AGW would have been the least of our worries…..
Come to think of it, the Death Star gives the ultimate hockey stick temp profile for a planet, the ultimate Global Warmer….. Maybe Mr. Mann needs to go an investigate some samples of its’ rings.. There is a large enough sample source for him, one… I’m sure those statistics could bear him some fruit.

rabbit
December 23, 2011 10:55 am

“metal alloy known to man”
Who writes like that? Just say what the alloy is. It sounds like the author is being intentionally obscure.

gbaikie
December 23, 2011 10:55 am

“You misread. 1.1 meters in circumference, not diameter.”
The picture caption said “A photo provided by the National Forensic Science Institute shows a giant metallic ball, 1.1 metre in diameter and weighing some 6 kilograms (13 pounds), that fell out of the sky on a remote grassland in Namibia.”
But I agree it seems more likely it’s 14″ in diameter- and seems strangely common for some reason. Helium is stored at high pressure- needing thick walls. That makes sense- it would hit the ground at a high velocity- slightly slower than a cannon ball.

temp
December 23, 2011 10:56 am

If that things made out of almost pure titanium its worth its weight in gold… or titanium as its going for a alot per ounce nowadays.

davidmhoffer
December 23, 2011 10:56 am

Actually, it appears to be an American Orbiting Spy Ball. Namibia apparently shot it down using technology borrowed from Iran.
Barak Obama is very upset, and has asked that the Spy Ball be returned immediately. Upon getting a frosty “no” from Namibia, Obama changed his position to “pretty please give me my spy thingy back?”
Namibia responded with an encrypted message that has been submitted to the new supercomputer at NOAA for decrypting. An Obama spokesmonkey says the code appears very difficult to crack, but it shouldn’t be more than a few days to determing what “ROFLMAO” actually means.

Charles.U.Farley
December 23, 2011 11:06 am

GloBALL warming? If these are a result of AGW i think we might be in trouble…

Steve from Rockwood
December 23, 2011 11:12 am

My vote is:
a) right from FOIA him/herself. After that person must have balls of steel.
b) looks like it might come from a ball mill (used to grind ore) in a mineral processing plant.
If you cut it open and there’s a password inside then…not from a ball mill.

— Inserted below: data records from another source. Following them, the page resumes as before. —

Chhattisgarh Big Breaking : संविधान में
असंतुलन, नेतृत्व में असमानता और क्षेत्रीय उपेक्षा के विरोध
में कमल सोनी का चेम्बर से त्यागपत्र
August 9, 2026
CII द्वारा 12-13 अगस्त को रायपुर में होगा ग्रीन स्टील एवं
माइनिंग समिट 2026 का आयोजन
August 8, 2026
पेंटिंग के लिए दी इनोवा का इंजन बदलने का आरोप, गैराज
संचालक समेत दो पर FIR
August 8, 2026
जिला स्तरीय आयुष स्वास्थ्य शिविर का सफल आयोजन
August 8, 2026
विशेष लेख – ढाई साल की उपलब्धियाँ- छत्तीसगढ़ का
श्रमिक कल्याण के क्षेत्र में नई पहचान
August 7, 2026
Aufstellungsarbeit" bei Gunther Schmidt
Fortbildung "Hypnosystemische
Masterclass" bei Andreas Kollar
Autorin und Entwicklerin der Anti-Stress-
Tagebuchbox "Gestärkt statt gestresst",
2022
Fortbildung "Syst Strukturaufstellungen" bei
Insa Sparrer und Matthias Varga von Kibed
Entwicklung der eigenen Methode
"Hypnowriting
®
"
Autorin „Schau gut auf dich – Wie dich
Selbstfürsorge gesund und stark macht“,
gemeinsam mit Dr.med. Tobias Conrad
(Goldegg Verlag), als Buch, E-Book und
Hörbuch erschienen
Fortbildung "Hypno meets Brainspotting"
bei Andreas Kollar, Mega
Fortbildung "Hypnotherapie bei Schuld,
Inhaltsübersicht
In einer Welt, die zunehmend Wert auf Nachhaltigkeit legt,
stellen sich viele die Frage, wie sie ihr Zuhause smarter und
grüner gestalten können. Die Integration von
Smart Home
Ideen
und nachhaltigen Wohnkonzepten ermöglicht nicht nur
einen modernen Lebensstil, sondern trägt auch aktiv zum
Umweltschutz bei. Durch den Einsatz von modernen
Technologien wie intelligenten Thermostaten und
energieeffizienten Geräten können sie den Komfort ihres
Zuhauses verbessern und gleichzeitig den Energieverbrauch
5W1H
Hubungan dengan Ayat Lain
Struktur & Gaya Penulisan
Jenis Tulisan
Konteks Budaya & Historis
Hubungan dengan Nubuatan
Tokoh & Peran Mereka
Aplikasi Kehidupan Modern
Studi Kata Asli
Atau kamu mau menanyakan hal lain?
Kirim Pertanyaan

December 23, 2011 11:47 am

‘sprised nobody made mention of this yet; ‘the movie’:

highflight56433
December 23, 2011 11:48 am

“The Andromeda Strain”

George E. Smith;
December 23, 2011 11:49 am

Forget about what the damn thing is; I want to know how it got up and walked 18 metres from where it landed, until somebody finally caught up with it and arrested its escape !!

Chuckles
December 23, 2011 12:08 pm

There’s a long history of ‘metal alloys known to man’ falling from the sky in Namibia –
http://en.wikipedia.org/wiki/File:The_Hoba_Meteorite_near_Grootfontein.jpg

Ray
December 23, 2011 12:17 pm

rabbit says:
December 23, 2011 at 10:55 am
This is coming from early when this news came out a few days ago. Some journalist said that this ball could be the proof that UFOs existed.

Brian R
December 23, 2011 12:21 pm

It’s a ship bumper. Like what they use on boat at dock. Except this is used by alien spacecraft while at the space dock above or north pole.
…Or it’s just a fuel tank for a satellite that burned up on re-entry.

Niels
December 23, 2011 12:22 pm

Well, I think Joe is right about it being used for hydrazine and not helium. I was wondering about the helium myself.
Niels

Tim Clark
December 23, 2011 12:23 pm

I don’t believe the explanation provided. Just another government coverup.
It is obvious to me this space relic is the remnants of the tank float from the toilet facilities on the crashed Roswell NM alien spacecraft. This answers the highly important question of why it crashed shortly after entering the earth’s atsmosphere. Averaged model runs utilizing the new NOAA-CRAY Gaea computer have robustly determined the heat of entry ignited the copious quantities of decomposing, methane producing alien scat. It also explains why hi-tech indoor toilet fixtures became universally available shortly after the crash. Of course, earthling fixtures are made of more readily available sustainable materials.
I am not at liberty to disclose additional details, except that the models provided no data on where the bidet ended up.

kbray in california
December 23, 2011 12:37 pm

Clearly a carbon dioxide molecule that experienced over-forcing…
The carbon part was somehow over taxed and stressed,
causing it to swell into an unnatural size.
http://en.wikipedia.org/wiki/File:Carbon-dioxide-3D-vdW.png
http://upload.wikimedia.org/wikipedia/commons/4/41/Carbon-dioxide-3D-vdW.png
As CO2 levels increase, this kind of mutation falling from the sky will become a common event.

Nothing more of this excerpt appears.